The cost of that polish is weight. pfSense wants a proper amd64 box with a decent chunk of RAM, where the MikroTik does its job on a low-power ARM chip that sips electricity. Running pfSense as my edge router would mean a louder, hungrier machine doing work the little MikroTik does in its sleep.
Where they meet, and where each wins
So I kept both, and after a year the division of labour has settled naturally.
The MikroTik is the edge. It takes the WAN connection, does the fast routing and the basic firewalling, and never breaks a sweat. It's been up for the better part of the year without a reboot, and because its config is a text file, I stopped being nervous about touching it. If I break it, I paste the known-good config back and I'm done.
pfSense sits behind it and does the services. VPN endpoints, some traffic inspection, the things that benefit from a rich package ecosystem and a friendly UI. It's where I experiment, because the web interface makes experimenting quick and the rollback is a config-history click rather than a careful undo.
If you can only pick one
Most people don't want two routers in series, and fair enough. So, plainly:
Pick MikroTik if you want maximum capability per pound, you're willing to climb the learning curve, and you value a config you can read and version.

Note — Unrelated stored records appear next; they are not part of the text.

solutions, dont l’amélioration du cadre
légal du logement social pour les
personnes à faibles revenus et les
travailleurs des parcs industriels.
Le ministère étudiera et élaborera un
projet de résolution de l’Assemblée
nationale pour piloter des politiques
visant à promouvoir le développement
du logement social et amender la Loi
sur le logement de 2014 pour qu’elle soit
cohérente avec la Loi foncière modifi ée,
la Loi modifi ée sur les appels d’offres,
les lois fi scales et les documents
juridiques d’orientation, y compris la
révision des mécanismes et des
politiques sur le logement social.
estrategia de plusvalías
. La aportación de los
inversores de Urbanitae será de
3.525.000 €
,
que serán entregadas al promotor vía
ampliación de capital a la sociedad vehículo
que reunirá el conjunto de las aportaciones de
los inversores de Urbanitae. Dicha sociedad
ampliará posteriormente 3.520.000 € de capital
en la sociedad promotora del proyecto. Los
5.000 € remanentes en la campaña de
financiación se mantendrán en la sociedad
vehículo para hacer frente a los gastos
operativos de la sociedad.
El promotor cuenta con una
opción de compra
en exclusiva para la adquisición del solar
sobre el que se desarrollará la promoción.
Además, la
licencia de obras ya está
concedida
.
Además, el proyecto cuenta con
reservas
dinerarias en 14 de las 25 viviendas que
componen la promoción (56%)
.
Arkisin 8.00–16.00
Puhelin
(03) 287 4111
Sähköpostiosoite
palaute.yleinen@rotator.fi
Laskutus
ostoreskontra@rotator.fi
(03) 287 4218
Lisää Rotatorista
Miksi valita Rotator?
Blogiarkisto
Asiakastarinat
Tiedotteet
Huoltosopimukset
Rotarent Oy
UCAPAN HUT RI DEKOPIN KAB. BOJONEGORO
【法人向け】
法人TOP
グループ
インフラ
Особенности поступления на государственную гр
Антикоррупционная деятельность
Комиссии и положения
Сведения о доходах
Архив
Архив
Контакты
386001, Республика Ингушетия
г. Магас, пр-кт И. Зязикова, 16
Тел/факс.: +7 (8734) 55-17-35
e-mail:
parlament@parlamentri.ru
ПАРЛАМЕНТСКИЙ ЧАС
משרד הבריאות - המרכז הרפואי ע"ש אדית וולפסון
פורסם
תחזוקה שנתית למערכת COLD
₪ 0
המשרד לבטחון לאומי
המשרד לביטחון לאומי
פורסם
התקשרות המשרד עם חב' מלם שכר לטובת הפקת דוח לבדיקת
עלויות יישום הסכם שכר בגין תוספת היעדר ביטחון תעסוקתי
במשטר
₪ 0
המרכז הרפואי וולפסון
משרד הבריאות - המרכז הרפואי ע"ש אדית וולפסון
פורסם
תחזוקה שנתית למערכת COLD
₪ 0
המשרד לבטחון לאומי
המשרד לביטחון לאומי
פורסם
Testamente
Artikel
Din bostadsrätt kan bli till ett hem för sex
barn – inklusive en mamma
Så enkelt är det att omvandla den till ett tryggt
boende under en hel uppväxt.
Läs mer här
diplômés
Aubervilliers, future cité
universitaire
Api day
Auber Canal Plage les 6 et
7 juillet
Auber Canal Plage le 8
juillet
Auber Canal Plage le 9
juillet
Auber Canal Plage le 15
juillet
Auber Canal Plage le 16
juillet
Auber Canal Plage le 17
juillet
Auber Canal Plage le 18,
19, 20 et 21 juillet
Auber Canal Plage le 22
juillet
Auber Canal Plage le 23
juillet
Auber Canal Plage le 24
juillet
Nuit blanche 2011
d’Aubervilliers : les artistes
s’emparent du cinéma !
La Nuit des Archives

It will route anything you throw at it on tiny, silent hardware, and once you understand it you'll find it hard to go back to anything that hides its workings.
Pick pfSense if you want a capable firewall and a stack of services with the rough edges sanded off, and you don't mind feeding it a real machine. The UI is a genuine pleasure and the package ecosystem saves you real time on VPNs and the like.
A year in, I don't regret buying both, though I'll admit that's the kind of thing only a person who enjoys this stuff for its own sake would say. They've taught me more about networking sitting side by side than either would have alone, mostly by making the differences in philosophy impossible to ignore. The MikroTik made me a better network engineer. The pfSense box just quietly does its job. I'm fond of both, for entirely opposite reasons.